How do you make this icing?
Attention Cake Detectives:
We need your help!
I received an email from Phoebe, granddaughter of this totally cute couple. She wants to replicate this unusual frosting at her grandparents 65th wedding anniversary in a few weeks. (Yes, 65 years together. Wow!)
Do you know how this is done? Here are some facts about this 1945 (I did the math for you) cake from Phoebe's email (information from her grandmother):
Main thing - The cake was frosted right before it was cut! (Yes, this wasn't Ace of Cakes. They didn't need a week and pounds of fondant...they had minutes.)
Grandma says, "The icing was cooked up on the stove and then poured over top of the 3 tiered cake shortly before the cake cutting."
"My grandmother claims it was very runny when it was poured out of the pan but cooled & hardened quickly. The flavor was closer to a boiled icing than a buttercream.
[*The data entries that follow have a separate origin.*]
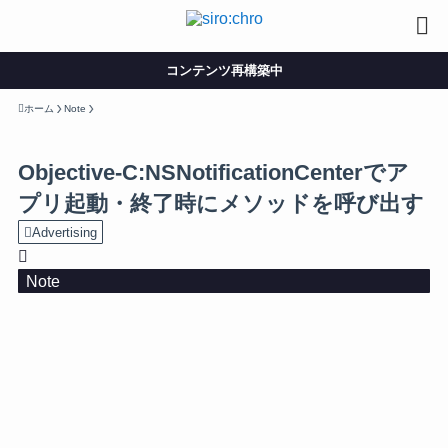
コンテンツ再構築中
ホーム
Note
Objective-C:NSNotificationCenterでア
プリ起動・終了時にメソッドを呼び出す
Advertising
Note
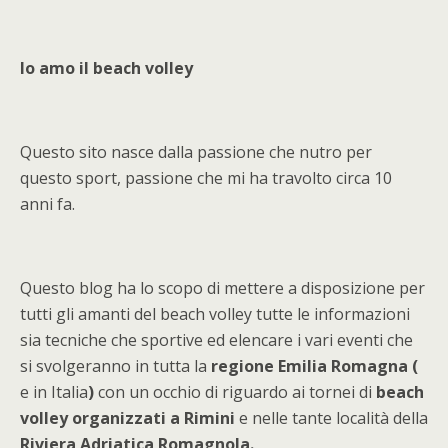
Io amo il beach volley
Questo sito nasce dalla passione che nutro per
questo sport, passione che mi ha travolto circa 10
anni fa.
Questo blog ha lo scopo di mettere a disposizione per
tutti gli amanti del beach volley tutte le informazioni
sia tecniche che sportive ed elencare i vari eventi che
si svolgeranno in tutta la
regione Emilia Romagna (
e in Italia
)
con un occhio di riguardo ai tornei di
beach
volley organizzati a Rimini
e nelle tante località della
Riviera Adriatica Romagnola.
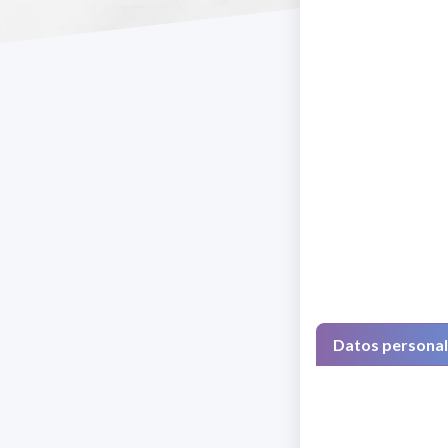
Datos persona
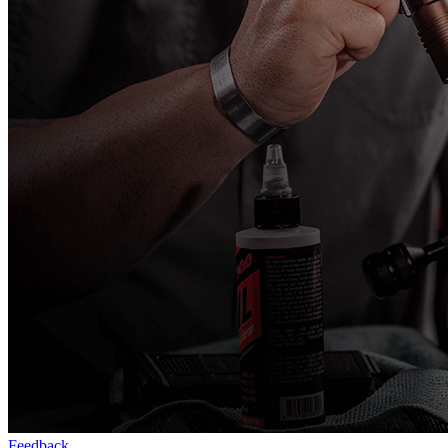
Feedback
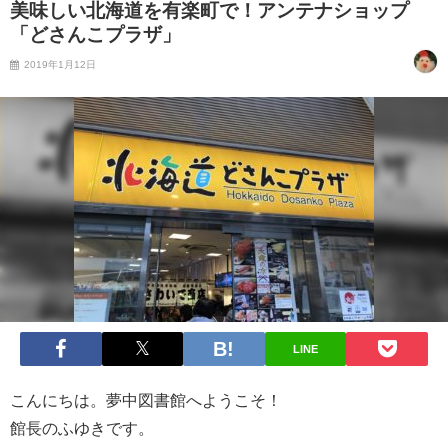
美味しい北海道を有楽町で！アンテナショップ
「どさんこプラザ」
2019年1月12日
LINE
こんにちは。夢中図書館へようこそ！
館長のふゆきです。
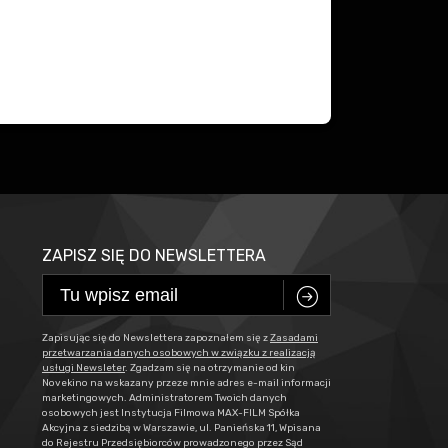
ZAPISZ SIĘ DO NEWSLETTERA
C
Zapisując się do Newslettera zapoznałem się z
Zasadami
przetwarzania danych osobowych w związku z realizacją
usługi Newsleter
. Zgadzam się na otrzymanie od kin
Novekino na wskazany przeze mnie adres e-mail informacji
marketingowych. Administratorem Twoich danych
osobowych jest Instytucja Filmowa MAX-FILM Spółka
Akcyjna z siedzibą w Warszawie, ul. Panieńska 11, Wpisana
do Rejestru Przedsiębiorców prowadzonego przez Sąd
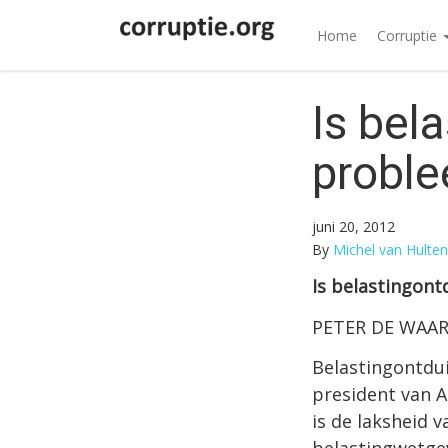
Home
Corruptie
Is bel
probl
juni 20, 2012
By
Michel van Hulten
Is belastingont
PETER DE WAARD 
Belastingontdui
president van A
is de laksheid 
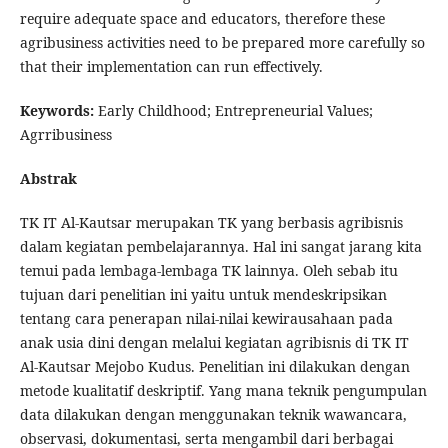
require adequate space and educators, therefore these
agribusiness activities need to be prepared more carefully so
that their implementation can run effectively.
Keywords:
Early Childhood; Entrepreneurial Values;
Agrribusiness
Abstrak
TK IT Al-Kautsar merupakan TK yang berbasis agribisnis
dalam kegiatan pembelajarannya. Hal ini sangat jarang kita
temui pada lembaga-lembaga TK lainnya. Oleh sebab itu
tujuan dari penelitian ini yaitu untuk mendeskripsikan
tentang cara penerapan nilai-nilai kewirausahaan pada
anak usia dini dengan melalui kegiatan agribisnis di TK IT
Al-Kautsar Mejobo Kudus. Penelitian ini dilakukan dengan
metode kualitatif deskriptif. Yang mana teknik pengumpulan
data dilakukan dengan menggunakan teknik wawancara,
observasi, dokumentasi, serta mengambil dari berbagai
In pictures it looks like a drip castle or a fluffy waterfall. The icing has a kind of dull shine to it like meringue."
"My grandmother claims it was very runny when it was poured out of the pan but cooled & hardened quickly. The flavor was closer to a boiled icing than a buttercream. In pictures it looks like a drip castle or a fluffy waterfall. The icing has a kind of dull shine to it like meringue."
Phoebe says for their 50th anniversary they tried to get a caterer to attempt it but the caterer refused & just piped a sort of drippy waterfall design on with buttercream. Let's not let that happen again.
This may not be relevant but one side of the family is very German & most of their favorite baked goods are traditional German ones. Perhaps this is from a German bakery? Also, the wedding took place in suburban Philadelphia in the fall of 1945.
So, interwebs. Have you seen this cake before?! And more importantly, how is it made? Does YOUR grandmother or mother have this cake in the wedding album? Let's make sure Phoebe's Grandpa and Grandma enjoy this cake again! Thanks!